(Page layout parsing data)
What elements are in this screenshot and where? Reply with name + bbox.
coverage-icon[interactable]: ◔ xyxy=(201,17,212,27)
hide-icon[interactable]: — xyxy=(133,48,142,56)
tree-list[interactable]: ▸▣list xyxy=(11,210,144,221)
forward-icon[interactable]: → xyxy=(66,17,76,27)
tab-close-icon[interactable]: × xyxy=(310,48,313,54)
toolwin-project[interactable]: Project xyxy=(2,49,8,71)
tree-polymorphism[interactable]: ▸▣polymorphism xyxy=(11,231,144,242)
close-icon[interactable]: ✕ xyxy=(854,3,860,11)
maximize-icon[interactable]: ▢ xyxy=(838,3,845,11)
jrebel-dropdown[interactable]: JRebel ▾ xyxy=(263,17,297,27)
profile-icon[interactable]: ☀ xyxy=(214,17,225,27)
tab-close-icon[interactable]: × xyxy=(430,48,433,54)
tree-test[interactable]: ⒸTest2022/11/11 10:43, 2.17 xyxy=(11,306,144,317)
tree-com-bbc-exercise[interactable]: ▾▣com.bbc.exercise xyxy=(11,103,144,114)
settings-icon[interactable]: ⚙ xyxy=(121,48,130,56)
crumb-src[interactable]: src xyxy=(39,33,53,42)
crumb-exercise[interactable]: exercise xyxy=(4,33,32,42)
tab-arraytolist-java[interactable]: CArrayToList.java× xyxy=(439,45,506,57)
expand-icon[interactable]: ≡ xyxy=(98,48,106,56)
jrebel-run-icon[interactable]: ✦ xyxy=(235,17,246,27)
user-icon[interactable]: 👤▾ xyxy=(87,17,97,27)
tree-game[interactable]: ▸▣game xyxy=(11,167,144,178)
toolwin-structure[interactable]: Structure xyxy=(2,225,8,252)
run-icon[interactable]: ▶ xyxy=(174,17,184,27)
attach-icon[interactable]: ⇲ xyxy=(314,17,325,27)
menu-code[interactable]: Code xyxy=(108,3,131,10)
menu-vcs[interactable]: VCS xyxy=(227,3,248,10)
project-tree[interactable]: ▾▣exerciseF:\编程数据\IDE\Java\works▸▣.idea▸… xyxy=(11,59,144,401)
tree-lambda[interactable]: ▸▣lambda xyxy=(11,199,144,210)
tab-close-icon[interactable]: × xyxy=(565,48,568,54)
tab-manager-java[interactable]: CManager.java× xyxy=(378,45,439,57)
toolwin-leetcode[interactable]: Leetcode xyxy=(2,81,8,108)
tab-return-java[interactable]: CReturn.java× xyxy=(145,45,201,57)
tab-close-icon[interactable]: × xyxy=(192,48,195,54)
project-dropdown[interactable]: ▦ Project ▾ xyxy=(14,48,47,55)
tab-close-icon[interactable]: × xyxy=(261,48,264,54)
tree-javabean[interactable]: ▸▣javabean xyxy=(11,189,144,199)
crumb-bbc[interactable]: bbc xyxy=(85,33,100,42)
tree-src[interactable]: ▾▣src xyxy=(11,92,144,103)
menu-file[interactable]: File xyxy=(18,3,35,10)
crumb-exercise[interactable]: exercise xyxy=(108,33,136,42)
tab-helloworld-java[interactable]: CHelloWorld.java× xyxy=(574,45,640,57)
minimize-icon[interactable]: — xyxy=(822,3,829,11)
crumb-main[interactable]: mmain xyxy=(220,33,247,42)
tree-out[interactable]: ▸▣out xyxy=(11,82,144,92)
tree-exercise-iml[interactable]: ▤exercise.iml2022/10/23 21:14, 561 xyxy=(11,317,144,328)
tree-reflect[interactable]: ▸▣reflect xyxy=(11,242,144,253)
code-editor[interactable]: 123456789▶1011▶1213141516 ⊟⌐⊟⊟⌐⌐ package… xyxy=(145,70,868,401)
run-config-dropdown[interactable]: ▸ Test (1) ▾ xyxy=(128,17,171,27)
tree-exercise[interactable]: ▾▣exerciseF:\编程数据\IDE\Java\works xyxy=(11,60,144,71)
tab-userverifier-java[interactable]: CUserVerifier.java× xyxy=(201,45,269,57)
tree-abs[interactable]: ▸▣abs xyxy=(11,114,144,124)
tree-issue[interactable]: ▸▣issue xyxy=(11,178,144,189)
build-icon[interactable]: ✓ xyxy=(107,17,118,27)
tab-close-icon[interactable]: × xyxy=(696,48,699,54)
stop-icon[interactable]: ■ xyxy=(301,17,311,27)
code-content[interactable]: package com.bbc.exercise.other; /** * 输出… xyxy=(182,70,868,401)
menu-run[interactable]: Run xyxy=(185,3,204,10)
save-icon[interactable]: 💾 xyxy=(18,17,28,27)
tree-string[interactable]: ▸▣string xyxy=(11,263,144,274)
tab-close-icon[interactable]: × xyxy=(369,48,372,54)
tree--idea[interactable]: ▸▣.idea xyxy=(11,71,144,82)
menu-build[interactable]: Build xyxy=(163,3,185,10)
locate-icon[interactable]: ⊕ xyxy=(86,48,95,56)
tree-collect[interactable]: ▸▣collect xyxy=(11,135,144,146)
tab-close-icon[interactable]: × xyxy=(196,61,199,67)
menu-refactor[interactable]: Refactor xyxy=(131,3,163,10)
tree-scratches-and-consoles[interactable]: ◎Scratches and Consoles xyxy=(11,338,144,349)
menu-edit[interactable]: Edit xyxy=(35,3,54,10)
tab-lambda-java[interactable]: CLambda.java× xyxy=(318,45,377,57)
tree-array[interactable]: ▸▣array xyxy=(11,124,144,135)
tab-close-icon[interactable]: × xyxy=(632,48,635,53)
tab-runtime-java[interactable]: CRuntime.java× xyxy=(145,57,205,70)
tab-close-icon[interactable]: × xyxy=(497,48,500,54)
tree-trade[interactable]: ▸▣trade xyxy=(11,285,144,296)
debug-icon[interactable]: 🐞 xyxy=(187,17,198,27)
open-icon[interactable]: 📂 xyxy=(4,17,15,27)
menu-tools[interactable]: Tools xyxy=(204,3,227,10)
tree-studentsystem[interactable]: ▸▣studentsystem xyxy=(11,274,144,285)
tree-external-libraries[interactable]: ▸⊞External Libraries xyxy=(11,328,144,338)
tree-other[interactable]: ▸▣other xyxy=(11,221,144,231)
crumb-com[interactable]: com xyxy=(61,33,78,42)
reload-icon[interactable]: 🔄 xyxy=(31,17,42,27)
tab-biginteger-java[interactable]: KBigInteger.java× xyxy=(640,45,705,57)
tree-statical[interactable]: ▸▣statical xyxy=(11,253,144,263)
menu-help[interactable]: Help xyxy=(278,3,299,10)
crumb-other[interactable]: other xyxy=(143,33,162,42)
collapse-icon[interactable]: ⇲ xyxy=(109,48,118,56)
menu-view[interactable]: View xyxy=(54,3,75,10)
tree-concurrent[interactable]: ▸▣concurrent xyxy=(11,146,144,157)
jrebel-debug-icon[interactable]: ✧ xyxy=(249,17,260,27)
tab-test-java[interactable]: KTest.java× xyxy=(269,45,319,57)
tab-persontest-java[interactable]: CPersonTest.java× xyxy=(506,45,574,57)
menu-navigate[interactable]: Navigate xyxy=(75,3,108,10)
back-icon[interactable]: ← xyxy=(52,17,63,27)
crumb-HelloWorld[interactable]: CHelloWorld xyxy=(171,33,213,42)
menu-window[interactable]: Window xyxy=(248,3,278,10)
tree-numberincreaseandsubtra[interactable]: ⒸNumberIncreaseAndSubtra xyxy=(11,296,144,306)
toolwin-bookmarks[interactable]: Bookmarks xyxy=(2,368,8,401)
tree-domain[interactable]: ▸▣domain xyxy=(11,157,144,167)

▶ **PROBLEM DESCRIPTION**
Using the string "exerciseF" as the search term, count the lines of the data above that hold it and report that number alone.

▶ **WRITTEN RESPONSE**
2